Mr. Holland moved to suppress evidence of the contents of the phone, arguing that police had seized the phone without a warrant in violation of both federal and state constitutional prohibitions against unreasonable searches and seizures. The state agreed on appeal that the officers had seized the phone but sought to justify that seizure under the plain view exception to the warrant requirement.
Chief Justice Gildea, for the full court, agrees that plain view permitted the seizure of the phone. She also agreed with Mr. Holland that police do need probable cause to believe that the item seized - in this case the cell phone - is of an incriminating nature, but in the court's view the cops had it. The Chief Justice said that when the officers looked at the phone - which arguably amounted to a consent from Mr. Holland for the cops to seize it, an argument that the made but the court ducked - the text messages at issue were openly displayed on the screen. The detective on scene, however, became suspicious of Mr. Holland's explanation of events because of the position of the body and its discoloration; the detective suspected that Ms. Holland had been dead longer than Mr. Holland's explanation suggested. The detective decided to hang onto the phone in order to request a search warrant of its contents, sort of like "freezing" a scene for the same purpose. The Chief Justice said that although the text messages alone were not evidence of criminal activity when put in context with the detective's suspicions they became such evidence.

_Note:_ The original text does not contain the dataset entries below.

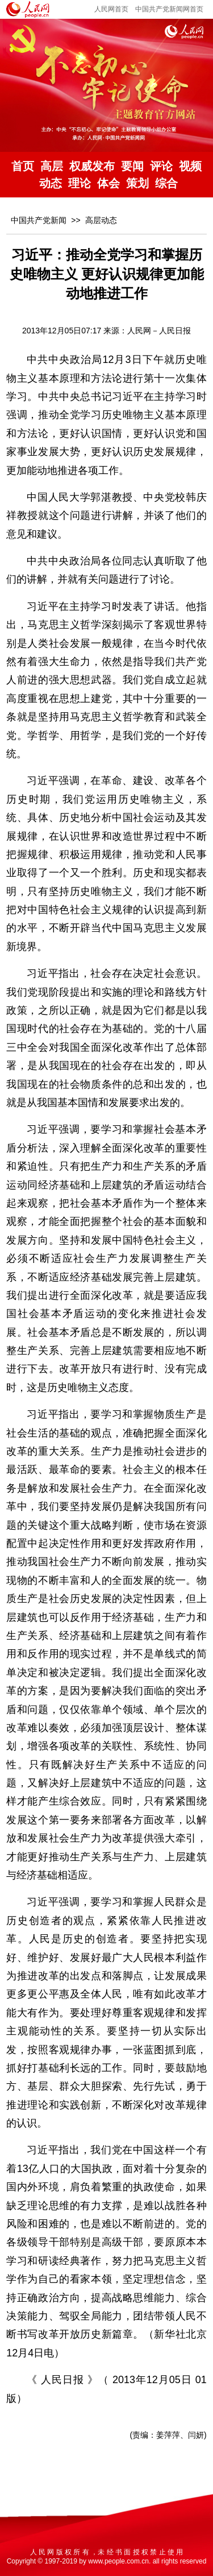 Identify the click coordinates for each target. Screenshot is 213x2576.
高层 (51, 166)
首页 (22, 166)
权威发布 (92, 166)
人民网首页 (111, 9)
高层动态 (101, 220)
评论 (161, 166)
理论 (79, 183)
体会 (108, 183)
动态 (50, 183)
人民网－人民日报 (159, 330)
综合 (166, 183)
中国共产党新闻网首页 (169, 9)
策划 (137, 183)
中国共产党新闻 (38, 220)
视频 (190, 166)
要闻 (132, 166) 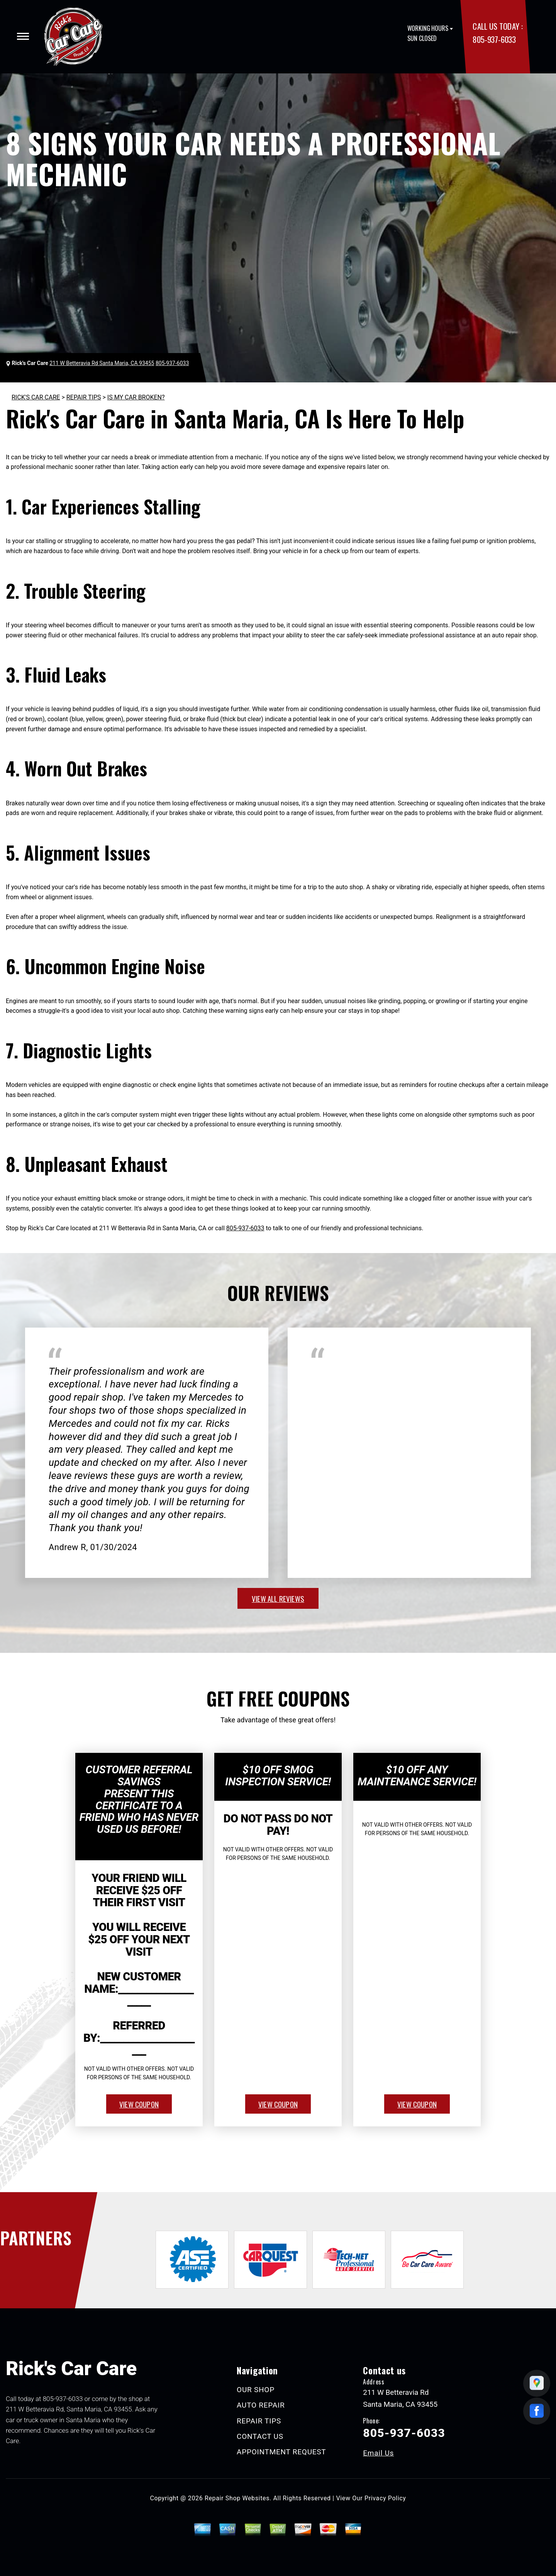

Mr. Holland challenged several other search warrants, some of which he said were based on information obtained from what he said was the unlawful seizure of the cell phone. The court made short shrift of these challenges once it concluded that the officers had properly seized the phone. Finally, Mr. Holland challenged search warrants of bank accounts and financial records. The court concluded that the warrants were supported by probable cause.